> DIRECTIONS:
Looking at the records below, say how many lines contain "Замки". Nothing else belongs in the answer.

Saved data entries:
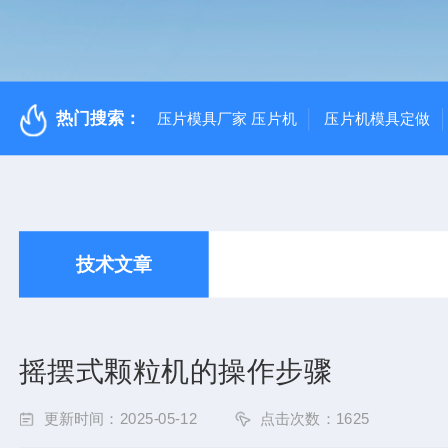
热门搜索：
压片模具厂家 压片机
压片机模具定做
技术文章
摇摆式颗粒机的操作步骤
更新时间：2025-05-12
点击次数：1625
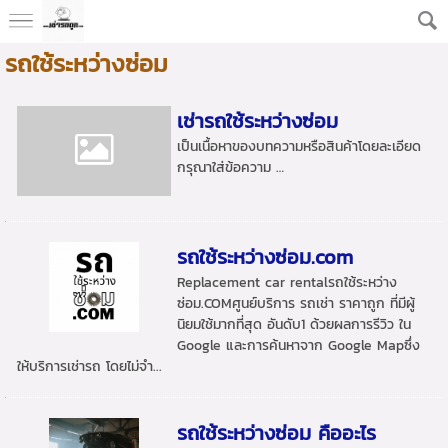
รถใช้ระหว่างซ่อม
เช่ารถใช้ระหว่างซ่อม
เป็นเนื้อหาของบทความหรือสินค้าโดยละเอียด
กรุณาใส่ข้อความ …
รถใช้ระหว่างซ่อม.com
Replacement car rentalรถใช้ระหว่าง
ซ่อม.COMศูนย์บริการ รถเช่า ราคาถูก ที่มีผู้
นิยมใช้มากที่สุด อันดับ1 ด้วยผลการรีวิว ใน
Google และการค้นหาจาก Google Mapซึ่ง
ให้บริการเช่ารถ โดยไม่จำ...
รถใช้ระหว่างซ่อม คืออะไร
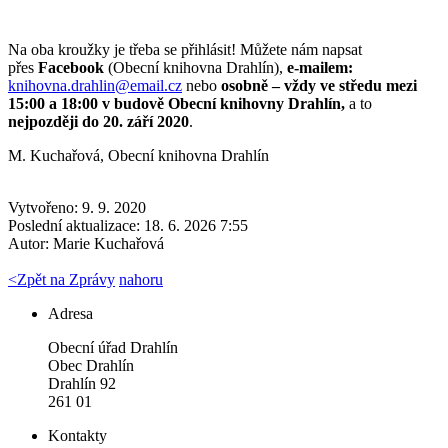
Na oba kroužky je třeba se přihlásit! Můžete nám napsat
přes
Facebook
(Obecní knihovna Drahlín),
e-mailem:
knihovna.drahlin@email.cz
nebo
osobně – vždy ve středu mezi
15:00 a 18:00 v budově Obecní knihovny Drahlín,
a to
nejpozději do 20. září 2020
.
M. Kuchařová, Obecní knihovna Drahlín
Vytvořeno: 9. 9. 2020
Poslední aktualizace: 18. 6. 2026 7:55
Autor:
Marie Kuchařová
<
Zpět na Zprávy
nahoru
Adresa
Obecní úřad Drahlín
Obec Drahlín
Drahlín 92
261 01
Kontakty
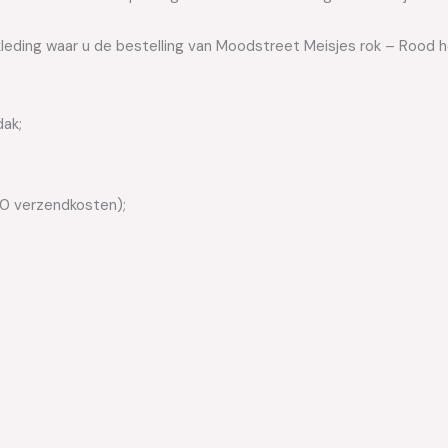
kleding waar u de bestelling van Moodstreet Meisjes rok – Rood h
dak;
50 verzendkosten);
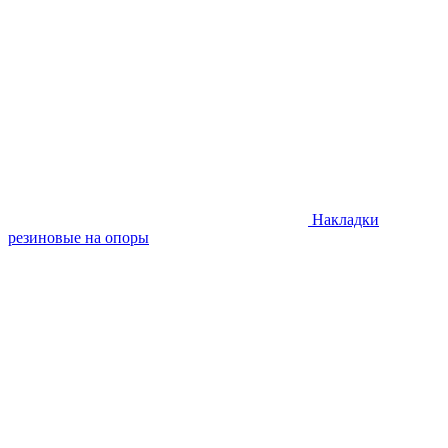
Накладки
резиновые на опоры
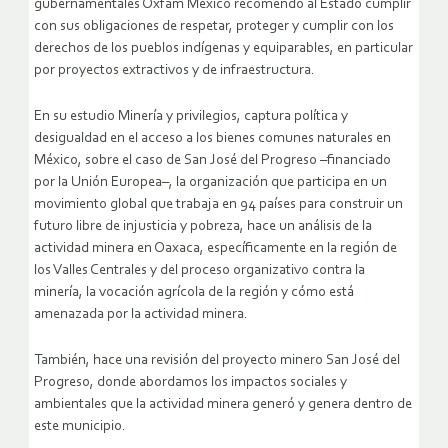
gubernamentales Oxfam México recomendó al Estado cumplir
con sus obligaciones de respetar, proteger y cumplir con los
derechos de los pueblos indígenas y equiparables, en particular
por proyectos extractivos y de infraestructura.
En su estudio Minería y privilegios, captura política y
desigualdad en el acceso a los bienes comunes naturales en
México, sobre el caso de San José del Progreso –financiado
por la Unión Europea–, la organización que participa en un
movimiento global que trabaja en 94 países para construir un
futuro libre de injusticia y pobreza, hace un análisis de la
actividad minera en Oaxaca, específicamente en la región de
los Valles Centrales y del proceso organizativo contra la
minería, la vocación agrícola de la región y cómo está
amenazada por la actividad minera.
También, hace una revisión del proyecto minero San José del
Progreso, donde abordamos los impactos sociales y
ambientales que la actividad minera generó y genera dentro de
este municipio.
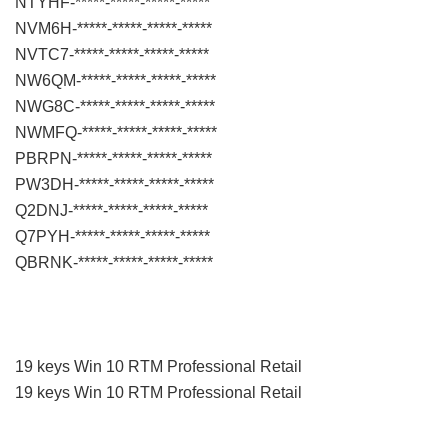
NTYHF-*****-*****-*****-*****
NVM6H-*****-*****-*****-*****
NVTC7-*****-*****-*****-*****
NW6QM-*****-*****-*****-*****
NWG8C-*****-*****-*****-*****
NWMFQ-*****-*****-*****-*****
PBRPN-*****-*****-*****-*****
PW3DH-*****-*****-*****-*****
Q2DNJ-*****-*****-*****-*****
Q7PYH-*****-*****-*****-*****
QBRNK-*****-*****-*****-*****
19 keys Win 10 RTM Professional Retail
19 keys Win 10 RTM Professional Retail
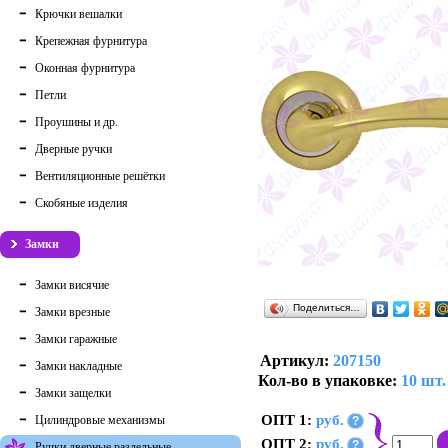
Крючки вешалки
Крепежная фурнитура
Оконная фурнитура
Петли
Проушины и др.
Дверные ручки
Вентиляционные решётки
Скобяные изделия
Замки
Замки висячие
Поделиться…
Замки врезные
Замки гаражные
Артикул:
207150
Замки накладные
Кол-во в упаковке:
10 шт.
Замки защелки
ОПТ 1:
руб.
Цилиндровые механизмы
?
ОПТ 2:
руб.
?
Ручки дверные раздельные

---

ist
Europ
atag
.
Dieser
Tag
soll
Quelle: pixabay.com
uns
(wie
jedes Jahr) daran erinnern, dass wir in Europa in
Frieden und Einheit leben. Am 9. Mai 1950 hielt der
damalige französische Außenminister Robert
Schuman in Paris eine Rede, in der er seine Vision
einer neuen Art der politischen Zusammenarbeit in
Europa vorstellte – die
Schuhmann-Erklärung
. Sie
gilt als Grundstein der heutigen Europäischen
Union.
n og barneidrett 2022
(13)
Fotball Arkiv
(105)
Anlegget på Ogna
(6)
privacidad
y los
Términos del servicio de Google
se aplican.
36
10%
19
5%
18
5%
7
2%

> REPLY TO THE TASK:
6